The long-term goal of this research is to elucidate the apparently intertwined molecular bases of plant susceptibility to plant pathogens and plant basal immunity to human pathogens. In nature, plants are immune to most microbes, including the majority of human pathogens; however, plants are extremely susceptible to a subset of phytopathogenic bacteria that have evolved specific virulence strategies. One of the most important bacterial virulence strategies is the type III secretion system, which injects a diverse array of effector proteins into the host cell to promote pathogenesis. Little is known about the molecular mechanisms by which these effector proteins modulate plant cellular functions. Recent studies have given exciting clues: some effector proteins are involved in suppressing various forms of plant immunity. In particular, two Pseudomonas syringae effectors, AvrPto and HopPtoM, suppress basal innate immunity in Arabidopsis. Preliminary results show that AvrPto may target a polarized extracellular trafficking pathway mediated by the RabE family of G proteins. HopPtoM promotes the disappearance of several host proteins (AtMINs). To elucidate the molecular mechanisms by which AvrPto and HopPtoM suppress basal immunity in Arabidopsis, we will (1) characterize the RabE-mediated vesicle trafficking pathway in Arabidopsis immunity, (2) determine the mechanism by which AvrPto inhibits RabE function, (3) characterize the virulence activity of HopPtoM, and (4) determine the role of AtMIN proteins in HopPtoM-specific virulence. An integrated approach using molecular genetic, cell biological, transgenic, and pathological methods will be taken to accomplish these aims. The proposed research will not only contribute to the fundamental knowledge of how bacterial pathogens cause disease in higher eukaryotes, but also increase our understanding of the virtually unexplored molecular basis of plant immunity to human pathogens. Food poisoning caused by human pathogen contamination is a major public health concern.

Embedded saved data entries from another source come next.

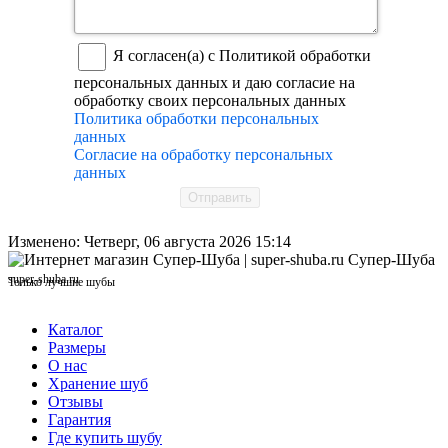
Я согласен(а) с Политикой обработки
персональных данных и даю согласие на
обработку своих персональных данных
Политика обработки персональных
данных
Согласие на обработку персональных
данных
Отправить
Изменено: Четверг, 06 августа 2026 15:14
Супер-Шуба
super-shuba.ru
Только лучшие шубы
Каталог
Размеры
О нас
Хранение шуб
Отзывы
Гарантия
Где купить шубу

这项研究的长期目标是阐明植物明显相互交织的分子基础 对植物病原体的易感性和植物对人类病原体的基础免疫力。在自然界中，植物是 对大多数微生物（包括大多数人类病原体）具有免疫力；然而，植物极其 对已经进化出特定毒力策略的植物病原细菌的子集敏感。之一 最重要的细菌毒力策略是 III 型分泌系统，它注入多种阵列 效应蛋白进入宿主细胞以促进发病机制。人们对分子知之甚少 这些效应蛋白调节植物细胞功能的机制。最近的研究给出了 令人兴奋的线索：一些效应蛋白参与抑制各种形式的植物免疫。在 特别是，两种丁香假单胞菌效应子 AvrPto 和 HopPtoM 抑制基础先天免疫 拟南芥。初步结果表明 AvrPto 可能针对极化的细胞外运输途径 由 G 蛋白 RabE 家族介导。 HopPtoM 促进多种宿主蛋白​​的消失 （AtMINs）。阐明 AvrPto 和 HopPtoM 抑制基础免疫的分子机制 在拟南芥中，我们将 (1) 描述拟南芥中 RabE 介导的囊泡运输途径 免疫，(2) 确定 AvrPto 抑制 RabE 功能的机制，(3) 表征 HopPtoM 的毒力活性，(4) 确定 AtMIN 蛋白在 HopPtoM 特异性毒力中的作用。 使用分子遗传学、细胞生物学、转基因和病理学方法的综合方法将是 为实现这些目标而采取的措施。拟议的研究不仅有助于基础研究 了解细菌病原体如何在高等真核生物中引起疾病​​，同时也增加了我们的知识 了解植物对人类病原体免疫的几乎未经探索的分子基础。食物 人类病原体污染引起的中毒是一个重大的公共卫生问题。